Vorteil von großen Lautsprechern ist natürlich, dass sie durch das Mehr an Volumen auch Vorteile in der Tieftonwiedergabe haben, also höherer Maximalpegel, besserer Tiefgang usw.


die Yamaha sind allgemein sehr gute LS, aber es wird ihnen nachgesagt, dass der Bassbereich sehr schlank ist und sie dadurch schon etwas flach klingen können. Außerdem kosten die mehr als nur 250€. Denn bei denen wird der Preis pro Stück angegeben
Zu den anderen kann ich allerdings nichts sagen, aber die ESI sehen an sich sehr ordentlich aus und viel falsch machen kann man mit ihnen sicher nicht
psycho_dmr
Stammgast
#15 erstellt: 08. Jan 2008, 11:00
ich hab noch eine frage zu den boxen, wenn die teile (wenn auch schräg) direkt an einer wand stehen, sollte dann die bassreflex öffnung besser an der vorderseite sein? die nEars haben die nämlich alle hinten..
(ich hab das hier im forum mehr oder weniger nebenbei gelesen, daher bin ich mir da jetzt nich sicher)

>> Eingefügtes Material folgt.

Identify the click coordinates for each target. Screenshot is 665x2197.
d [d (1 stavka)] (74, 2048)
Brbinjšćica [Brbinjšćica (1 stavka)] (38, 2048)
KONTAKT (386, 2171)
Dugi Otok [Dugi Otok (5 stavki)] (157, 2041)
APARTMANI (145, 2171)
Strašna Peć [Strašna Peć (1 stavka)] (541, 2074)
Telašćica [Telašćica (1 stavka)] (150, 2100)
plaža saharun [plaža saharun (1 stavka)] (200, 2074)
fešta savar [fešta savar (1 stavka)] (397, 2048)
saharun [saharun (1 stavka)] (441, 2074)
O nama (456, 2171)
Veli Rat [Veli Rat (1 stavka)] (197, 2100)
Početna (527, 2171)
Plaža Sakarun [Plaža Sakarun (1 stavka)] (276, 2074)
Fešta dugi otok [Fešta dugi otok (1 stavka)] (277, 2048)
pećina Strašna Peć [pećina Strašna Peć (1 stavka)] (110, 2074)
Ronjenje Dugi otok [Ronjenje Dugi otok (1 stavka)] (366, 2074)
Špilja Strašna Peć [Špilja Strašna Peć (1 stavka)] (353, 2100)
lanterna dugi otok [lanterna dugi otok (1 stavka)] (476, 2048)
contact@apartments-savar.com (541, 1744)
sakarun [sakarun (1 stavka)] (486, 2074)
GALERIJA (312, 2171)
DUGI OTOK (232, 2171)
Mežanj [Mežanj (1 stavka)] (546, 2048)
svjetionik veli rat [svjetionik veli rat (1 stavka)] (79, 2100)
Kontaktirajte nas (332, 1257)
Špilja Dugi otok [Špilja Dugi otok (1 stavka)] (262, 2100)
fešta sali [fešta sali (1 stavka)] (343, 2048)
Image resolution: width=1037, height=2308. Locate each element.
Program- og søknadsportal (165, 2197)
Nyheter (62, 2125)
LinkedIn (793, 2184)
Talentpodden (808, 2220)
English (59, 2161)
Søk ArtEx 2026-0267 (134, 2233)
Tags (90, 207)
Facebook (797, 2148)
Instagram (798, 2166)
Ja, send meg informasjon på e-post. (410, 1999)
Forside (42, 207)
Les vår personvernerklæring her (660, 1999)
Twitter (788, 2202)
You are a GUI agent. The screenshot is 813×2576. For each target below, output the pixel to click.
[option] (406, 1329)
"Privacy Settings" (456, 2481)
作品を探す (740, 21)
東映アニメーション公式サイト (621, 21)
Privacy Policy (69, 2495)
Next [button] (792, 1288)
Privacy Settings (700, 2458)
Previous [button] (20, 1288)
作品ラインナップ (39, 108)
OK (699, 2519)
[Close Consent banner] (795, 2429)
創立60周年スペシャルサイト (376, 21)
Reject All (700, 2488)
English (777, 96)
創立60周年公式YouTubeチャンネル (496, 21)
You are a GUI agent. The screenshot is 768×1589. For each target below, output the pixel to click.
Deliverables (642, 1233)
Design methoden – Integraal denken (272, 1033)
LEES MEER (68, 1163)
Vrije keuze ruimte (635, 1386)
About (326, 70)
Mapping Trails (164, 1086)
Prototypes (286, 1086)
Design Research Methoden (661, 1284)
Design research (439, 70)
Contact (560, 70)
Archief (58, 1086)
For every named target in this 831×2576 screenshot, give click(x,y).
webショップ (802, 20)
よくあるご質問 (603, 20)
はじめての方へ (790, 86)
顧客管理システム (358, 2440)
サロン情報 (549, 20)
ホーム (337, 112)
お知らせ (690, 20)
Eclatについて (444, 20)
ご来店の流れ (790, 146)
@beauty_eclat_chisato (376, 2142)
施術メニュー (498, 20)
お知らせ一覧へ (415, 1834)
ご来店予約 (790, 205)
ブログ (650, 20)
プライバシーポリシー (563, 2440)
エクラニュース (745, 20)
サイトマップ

wenn das egal ist, würde ich mir wohl die nEar05 + Juli@ kaufen, wären zusammen dann auch 300€
Poison_Nuke
Inventar
#16 erstellt: 08. Jan 2008, 11:16
wenn sie direkt an der Wand stehen, dann sollten sie schon ihre Öffnung vorn haben, denn hinten wirds dann mit der Luft eng
andererseits müssen da noch die ganzen Stecker an die LS, sodass du so oder so einen Mindestabstand zur Wand hast...und irgendwelche Strömungsgeräusche vom Bassreflex nimmt man so auch weniger wahr -> ergo ist es sogar von Vorteil, wenn die Ports hinten liegen.

Die Raummoden sind hier allerdings kein Argument, bei der Aufstellung hat man so oder so eine maximale Anregung der Raummoden und da macht es auch keinen Unterschied mehr, ob dir BR Ports hinten oder vorn sind
psycho_dmr
Stammgast
#17 erstellt: 08. Jan 2008, 13:15
der ganze raummodenkrams ist bei mir glaub ich sowieso eher irrelevant, mein zimmer ist relativ klein (~12m²) und total verwinkelt (dachschräge + gaube) ^^
so ganz verstanden hab ich das aber eh noch nicht.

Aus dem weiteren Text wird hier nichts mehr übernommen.